### TASK
The answer must consist of each line below that contains the string "لمعرض".

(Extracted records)
==================================================

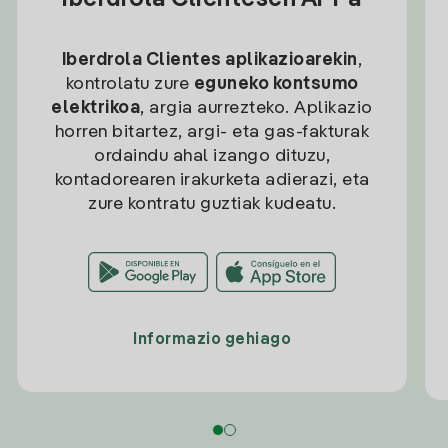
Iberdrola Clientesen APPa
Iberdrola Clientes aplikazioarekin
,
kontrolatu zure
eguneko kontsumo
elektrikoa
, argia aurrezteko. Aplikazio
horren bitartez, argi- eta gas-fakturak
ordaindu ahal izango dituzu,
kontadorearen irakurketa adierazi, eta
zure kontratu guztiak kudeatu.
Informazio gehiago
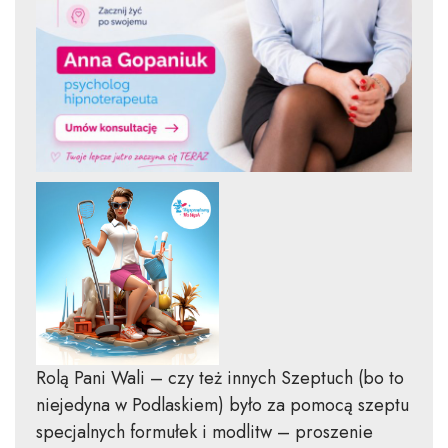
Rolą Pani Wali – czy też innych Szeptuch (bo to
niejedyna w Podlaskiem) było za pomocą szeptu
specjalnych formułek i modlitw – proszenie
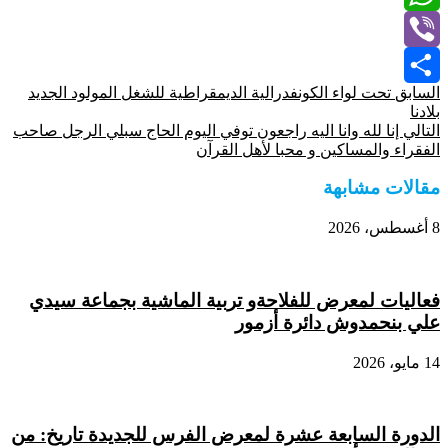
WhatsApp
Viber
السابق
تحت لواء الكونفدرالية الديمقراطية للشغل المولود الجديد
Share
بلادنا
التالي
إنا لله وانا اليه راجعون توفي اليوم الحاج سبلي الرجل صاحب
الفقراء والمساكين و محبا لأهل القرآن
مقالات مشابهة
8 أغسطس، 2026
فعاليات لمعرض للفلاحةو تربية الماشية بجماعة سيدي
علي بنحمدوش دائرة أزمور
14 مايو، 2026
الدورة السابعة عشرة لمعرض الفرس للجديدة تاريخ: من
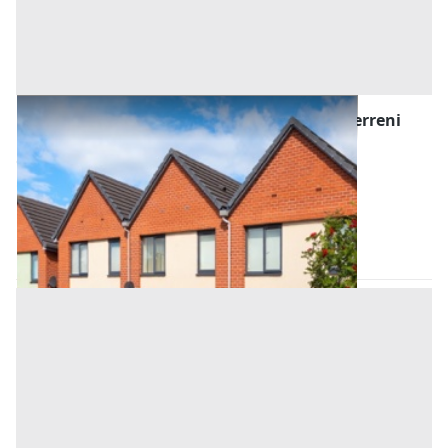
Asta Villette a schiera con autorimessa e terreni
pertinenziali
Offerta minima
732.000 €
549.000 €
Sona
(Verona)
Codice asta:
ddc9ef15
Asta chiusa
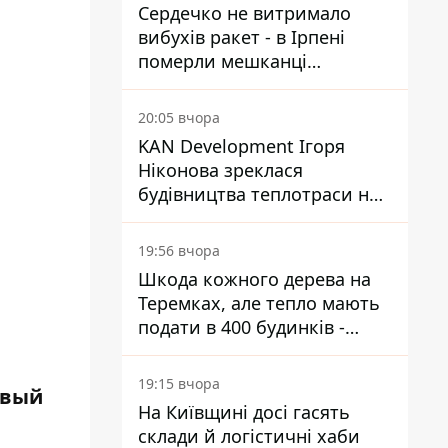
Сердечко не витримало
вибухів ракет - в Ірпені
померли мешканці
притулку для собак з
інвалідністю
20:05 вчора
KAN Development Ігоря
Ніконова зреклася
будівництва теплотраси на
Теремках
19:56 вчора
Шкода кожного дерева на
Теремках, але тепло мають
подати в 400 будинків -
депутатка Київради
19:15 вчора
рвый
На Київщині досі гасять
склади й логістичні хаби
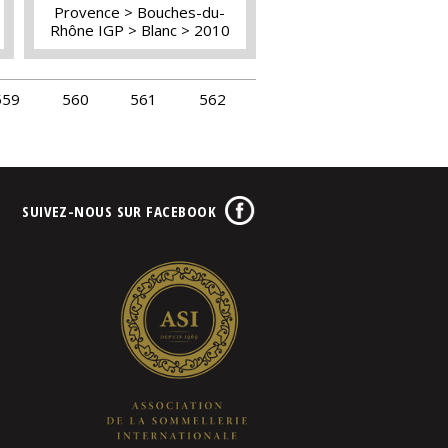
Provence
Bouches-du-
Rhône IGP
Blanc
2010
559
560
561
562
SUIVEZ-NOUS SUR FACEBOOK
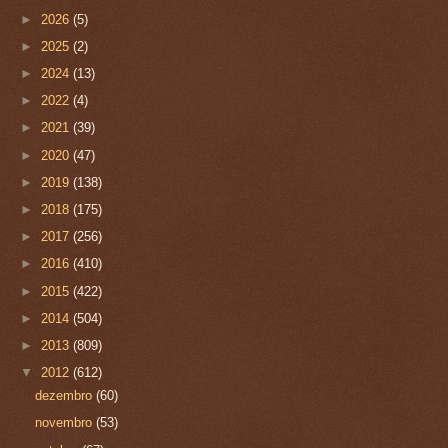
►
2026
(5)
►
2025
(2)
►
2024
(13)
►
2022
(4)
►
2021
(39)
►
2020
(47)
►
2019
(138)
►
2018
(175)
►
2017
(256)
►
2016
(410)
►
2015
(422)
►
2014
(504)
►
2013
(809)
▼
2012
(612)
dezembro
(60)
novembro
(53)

==================================================

### TASK ANSWER
فعاليات لمعرض للفلاحةو تربية الماشية بجماعة سيدي
الدورة السابعة عشرة لمعرض الفرس للجديدة تاريخ: من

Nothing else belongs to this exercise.